ARROCHO SALARIAL DOS DOCENTES DO ENSINO SUPERIOR E A POLÍTICA DELIBERADA DE DESVALORIZAÇÃO DA EDUCAÇÃO 

A política salarial do governo do Estado do Paraná para a educação revela, de forma inequívoca, uma escolha política: a desvalorização sistemática da categoria docente, especialmente do ensino superior público. Entre 2017 e 2025, a somatória de reposição da inflação no nosso piso salarial foi de apenas 11,14%. No mesmo período, a inflação acumulada chegou a 61,95%. O resultado é um resíduo inflacionário de 45,72%. Quando somamos a ele o 1% previsto no acordo de 2015 – firmado para compensar a perda de massa salarial provocada pelo atraso na reposição daquele ano – a perda real acumulada do nosso piso alcança 47,18%. Considerando o IPCA estimado para a data-base de 2026, em 3,60%, a defasagem salarial chegará a 52,18% em maio. 

Isso significa que mais da metade do valor real do nosso piso foi corroída pela inflação ao longo dos últimos anos. 

Enquanto isso, a defasagem salarial dos servidores do Poder Judiciário e do Poder Legislativo do Paraná é zero. Sim, zero. Excetuando o que será objeto de reivindicação agora em maio, 3,60%, não há perdas acumuladas.

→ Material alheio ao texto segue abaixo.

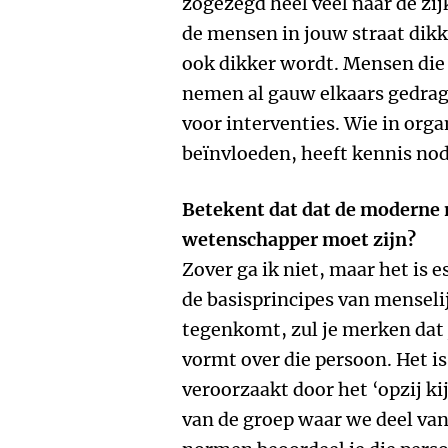
zogezegd heel veel naar de zi
de mensen in jouw straat dikke
ook dikker wordt. Mensen die
nemen al gauw elkaars gedrag 
voor interventies. Wie in orga
beïnvloeden, heeft kennis nod
Betekent dat dat de moderne 
wetenschapper moet zijn?
Zover ga ik niet, maar het is 
de basisprincipes van menseli
tegenkomt, zul je merken dat j
vormt over die persoon. Het i
veroorzaakt door het ‘opzij 
van de groep waar we deel van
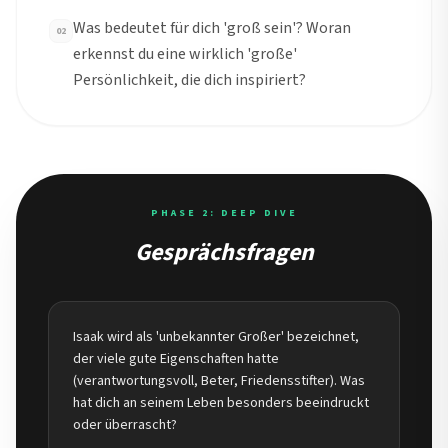
Was bedeutet für dich 'groß sein'? Woran
02
erkennst du eine wirklich 'große'
Persönlichkeit, die dich inspiriert?
PHASE 2: DEEP DIVE
Gesprächsfragen
Isaak wird als 'unbekannter Großer' bezeichnet,
der viele gute Eigenschaften hatte
(verantwortungsvoll, Beter, Friedensstifter). Was
hat dich an seinem Leben besonders beeindruckt
oder überrascht?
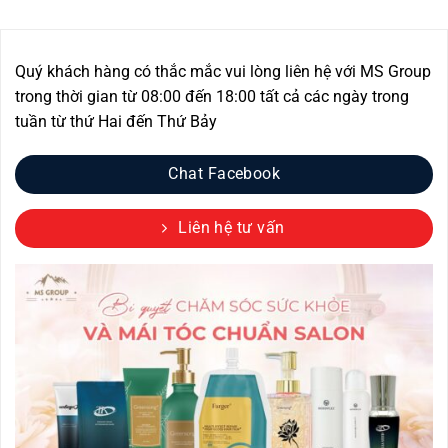
Quý khách hàng có thắc mắc vui lòng liên hệ với MS Group
trong thời gian từ 08:00 đến 18:00 tất cả các ngày trong
tuần từ thứ Hai đến Thứ Bảy
Chat Facebook
Liên hệ tư vấn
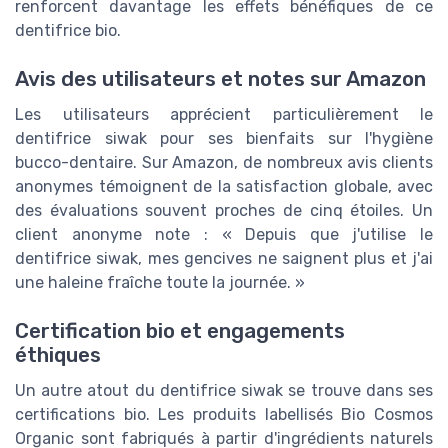
renforcent davantage les effets bénéfiques de ce
dentifrice bio.
Avis des utilisateurs et notes sur Amazon
Les utilisateurs apprécient particulièrement le
dentifrice siwak pour ses bienfaits sur l'hygiène
bucco-dentaire. Sur Amazon, de nombreux avis clients
anonymes témoignent de la satisfaction globale, avec
des évaluations souvent proches de cinq étoiles. Un
client anonyme note : « Depuis que j'utilise le
dentifrice siwak, mes gencives ne saignent plus et j'ai
une haleine fraîche toute la journée. »
Certification bio et engagements
éthiques
Un autre atout du dentifrice siwak se trouve dans ses
certifications bio. Les produits labellisés Bio Cosmos
Organic sont fabriqués à partir d'ingrédients naturels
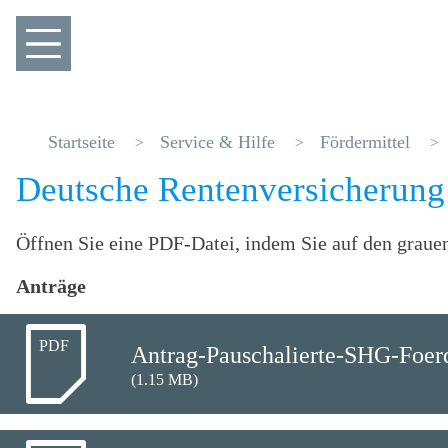
Startseite
Service & Hilfe
Fördermittel
Deutsche Rentenversicherun
Öffnen Sie eine PDF-Datei, indem Sie auf den graue
Anträge
PDF
Antrag-Pauschalierte-SHG-Foer
(1.15 MB)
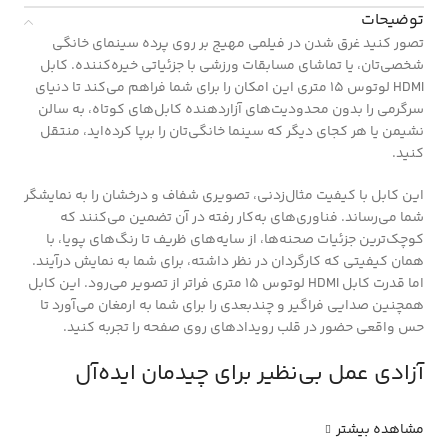
توضیحات
تصور کنید غرق شدن در فیلمی مهیج بر روی پرده سینمای خانگی
شخصی‌تان، یا تماشای مسابقات ورزشی با جزئیاتی خیره‌کننده. کابل
HDMI لوتوس 15 متری این امکان را برای شما فراهم می‌کند تا دنیای
سرگرمی را بدون محدودیت‌های آزاردهنده کابل‌های کوتاه، به سالن
نشیمن یا هر کجای دیگر که سینما خانگی‌تان را برپا کرده‌اید، منتقل
کنید.
این کابل با کیفیت مثال‌زدنی، تصویری شفاف و درخشان را به نمایشگر
شما می‌رساند. فناوری‌های به‌کار رفته در آن تضمین می‌کنند که
کوچک‌ترین جزئیات صحنه‌ها، از سایه‌های ظریف تا رنگ‌های پویا، با
همان کیفیتی که کارگردان در نظر داشته، برای شما به نمایش درآیند.
اما قدرت کابل HDMI لوتوس 15 متری فراتر از تصویر می‌رود. این کابل
همچنین صدایی فراگیر و چندبعدی را برای شما به ارمغان می‌آورد تا
حس واقعی حضور در قلب رویدادهای روی صفحه را تجربه کنید.
آزادی عمل بی‌نظیر برای چیدمان ایده‌آل
مشاهده بیشتر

Não há corrosão inflacionária. Há recomposição integral. E essa diferença de tratamento não decorre de impossibilidades fiscais, mas de prioridades políticas. 

A comparação entre pisos salariais evidencia ainda mais essa desigualdade. Um docente graduado em regime de 40 horas recebe R$ 3.607,51. Já um aluno soldado da Polícia Militar recebe R$ 3.795,18, valor superior ao piso do professor graduado. Um capitão recebe R$ 22.631,21. Delegados de polícia e peritos criminais têm piso de R$ 24.247,12 e teto de R$ 38.570,72, com aumento já definido em lei para agosto. Procuradores iniciam a carreira com R$ 32.350,31 e podem alcançar R$ 41.845,49 – todos graduados. No mesmo regime, mas com a exigência de doutorado, um docente recebe R$ 10.687,27. 

Não se trata de colocar categorias umas contra as outras. Trata-se de evidenciar que o governo do estado do Paraná estabelece uma hierarquia política no interior do serviço público. Enquanto há carreiras que recebem valorização contínua, têm reajustes programados e proteção integral contra perdas inflacionárias; outras, como o magistério superior, enfrentam achatamento salarial prolongado, corrosão do poder de compra e ausência de política permanente de recomposição.  

No caso dos aposentados, a situação é ainda mais alarmante, pois eles não têm auxílio-alimentação e, quanto aos sem paridade, só recebem qualquer reposição com a data-base ou elevação do piso da categoria, com repercussão sobre toda a tabela salarial. 

Essa imensa defasagem salarial dos docentes demonstra que o governo não apenas precariza as condições de trabalho, mas se orienta por uma política sistemática e deliberada de desvalorização dos docentes e, portanto, mesmo num contexto em que a educação se torna fator cada vez mais decisivo de desenvolvimento, o ensino superior público não ocupa posição prioritária em seu projeto de estado. Essa política produz desestímulo, evasão de profissionais e enfraquecimento institucional das universidades estaduais. 

O docente universitário é responsável pela formação de profissionais em todas as áreas estratégicas do estado, pela produção científica, pela pesquisa aplicada, pela extensão universitária e pela qualificação de mestres e doutores. A desvalorização dessa carreira compromete a formação de quadros qualificados para o setor público e privado e, assim, a própria capacidade de desenvolvimento regional. Valorizar o ensino superior não é despesa: é investimento estratégico.  

Diante disso, exigimos uma mesa de negociação visando à elaboração de uma proposta de reposição integral das perdas inflacionárias, ao respeito da data-base e à construção de uma política permanente de valorização da carreira docente. A universidade pública paranaense é patrimônio da sociedade. Sua defesa passa, necessariamente, pela valorização de quem a sustenta diariamente com trabalho intelectual, científico e formativo. 

– Data-base já! 

– Por uma mesa de negociação permanente! 

– Não há educação valorizada sem valorização da docência!